L’investiture de Donald Trump en tant que président des États-Unis bouleverse le statu quo dans les relations canado-américaines. En 2017, dans les premiers mois de son mandat, Trump annule la décision d’Obama sur le projet Keystone XL, en délivrant un permis qui permet la construction du pipeline. Mais l’arrivée de Trump cause plus de problèmes qu’elle n’en résout. En tant que candidat à la présidence en 2016, Trump a décrit l’ALENA comme « le pire accord commercial jamais approuvé dans ce pays ». Lorsqu’il devient président, il menace de l’annuler. Le Canada, les États-Unis et le Mexique remplacent l’ALENA par un nouvel accord en 2018, une victoire majeure pour le gouvernement du premier ministre Justin Trudeau. Le gouvernement canadien concentre d’énormes ressources pour remporter cette bataille, et il le fait avec l’aide considérable des politiciens américains et des entreprises, des États et des entités locales qu’Ottawa a vigoureusement mis sous pression. Le nouveau pacte est en grande partie le même que son prédécesseur, mais avec des changements mineurs dans les sections concernant les automobiles, les produits laitiers, le vin, les brevets et les marques déposées, les produits pharmaceutiques et le règlement des différends. Donald Trump se réjouit que son pays figure en tête du nouvel accord États-Unis-Canada-Mexique, bien que l’accord porte un nom différent dans chacun des pays membres. Au Canada, il est connu sous le nom d’Accord Canada-États-Unis-Mexique (ACÉUM).
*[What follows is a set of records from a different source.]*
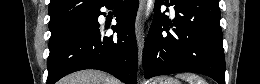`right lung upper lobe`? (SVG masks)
<instances>
[{"label":"right lung upper lobe","instance_id":"1","mask_svg":"<svg viewBox=\"0 0 260 84\" xmlns=\"http://www.w3.org/2000/svg\"><path fill=\"white\" fill-rule=\"evenodd\" d=\"M108 0H51L49 28H55L79 17L96 13Z\"/></svg>","mask_w":260,"mask_h":84}]
</instances>
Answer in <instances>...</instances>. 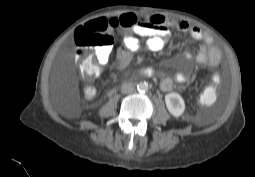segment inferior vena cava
I'll return each mask as SVG.
<instances>
[{"label":"inferior vena cava","mask_w":255,"mask_h":177,"mask_svg":"<svg viewBox=\"0 0 255 177\" xmlns=\"http://www.w3.org/2000/svg\"><path fill=\"white\" fill-rule=\"evenodd\" d=\"M135 91V86L132 83H123L121 86V92L123 94H129Z\"/></svg>","instance_id":"602c4592"}]
</instances>
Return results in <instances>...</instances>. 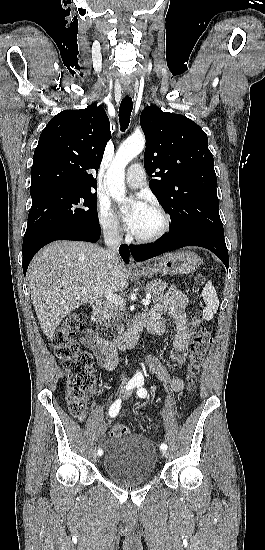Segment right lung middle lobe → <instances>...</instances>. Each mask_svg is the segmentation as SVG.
I'll list each match as a JSON object with an SVG mask.
<instances>
[{"label": "right lung middle lobe", "instance_id": "1", "mask_svg": "<svg viewBox=\"0 0 265 550\" xmlns=\"http://www.w3.org/2000/svg\"><path fill=\"white\" fill-rule=\"evenodd\" d=\"M32 207L25 236L68 223L96 224L97 195L88 190L40 187L30 190Z\"/></svg>", "mask_w": 265, "mask_h": 550}]
</instances>
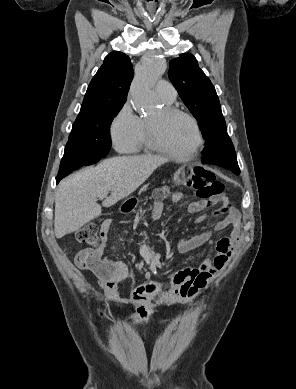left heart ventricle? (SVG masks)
<instances>
[{
	"label": "left heart ventricle",
	"mask_w": 296,
	"mask_h": 389,
	"mask_svg": "<svg viewBox=\"0 0 296 389\" xmlns=\"http://www.w3.org/2000/svg\"><path fill=\"white\" fill-rule=\"evenodd\" d=\"M147 121L153 126L160 143L175 153H186L195 143L194 128L185 117L165 115L160 109Z\"/></svg>",
	"instance_id": "obj_1"
}]
</instances>
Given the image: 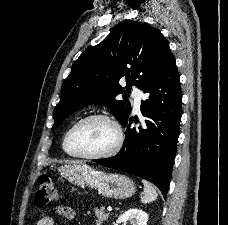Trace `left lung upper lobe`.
<instances>
[{
    "label": "left lung upper lobe",
    "mask_w": 228,
    "mask_h": 225,
    "mask_svg": "<svg viewBox=\"0 0 228 225\" xmlns=\"http://www.w3.org/2000/svg\"><path fill=\"white\" fill-rule=\"evenodd\" d=\"M171 56L159 29L133 20L114 26L101 43L86 49L74 62L62 85L61 101L53 112V129L72 112L95 102L109 107L116 119L124 123L131 111L130 102L115 97L128 94L132 85L142 90ZM124 76L126 90L119 85Z\"/></svg>",
    "instance_id": "5c2ea615"
}]
</instances>
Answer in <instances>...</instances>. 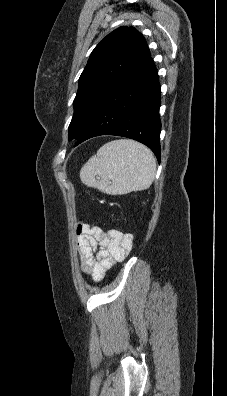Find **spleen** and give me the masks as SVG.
Segmentation results:
<instances>
[{
    "instance_id": "spleen-1",
    "label": "spleen",
    "mask_w": 227,
    "mask_h": 396,
    "mask_svg": "<svg viewBox=\"0 0 227 396\" xmlns=\"http://www.w3.org/2000/svg\"><path fill=\"white\" fill-rule=\"evenodd\" d=\"M156 174L153 153L133 140H114L103 145L80 171L88 187L122 195L148 189Z\"/></svg>"
}]
</instances>
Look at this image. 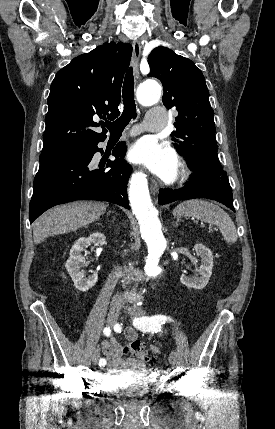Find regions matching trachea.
<instances>
[{
    "mask_svg": "<svg viewBox=\"0 0 275 429\" xmlns=\"http://www.w3.org/2000/svg\"><path fill=\"white\" fill-rule=\"evenodd\" d=\"M124 110L122 115L115 121H106V126L110 133H119L129 124L130 120L136 118V105L134 100V77L133 69L130 67L125 75L123 90H122Z\"/></svg>",
    "mask_w": 275,
    "mask_h": 429,
    "instance_id": "3493384b",
    "label": "trachea"
}]
</instances>
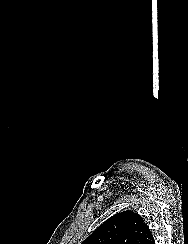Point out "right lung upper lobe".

La présidence de Donald Trump oblige le gouvernement canadien, en particulier le premier ministre Trudeau, à pratiquer une diplomatie délicate. D’une part, le premier ministre doit éviter d’offenser le président notoirement susceptible. D’autre part, les valeurs du premier ministre sont souvent en contradiction avec celles du président, et Justin Trudeau doit affronter les critiques de Trump au Canada, qui exhortent le premier ministre à dénoncer les agissements de son homologue états-unien. Trouver un équilibre est particulièrement difficile lorsque Trump semble favoriser la Russie et la Corée du Nord par rapport au Canada et à d’autres alliés traditionnels des États-Unis, lorsqu’il interdit l’entrée aux États-Unis de citoyens de pays musulmans à une époque où le Canada accueille des dizaines de milliers de réfugiés syriens, et lorsqu’il défend les tenants de la suprématie blanche. Au printemps 2020, Justin Trudeau évite soigneusement de commenter l’appel à l’action militaire lancé par Trump pour faire cesser les manifestations du mouvement Black Lives Matter, qui font rage aux États-Unis.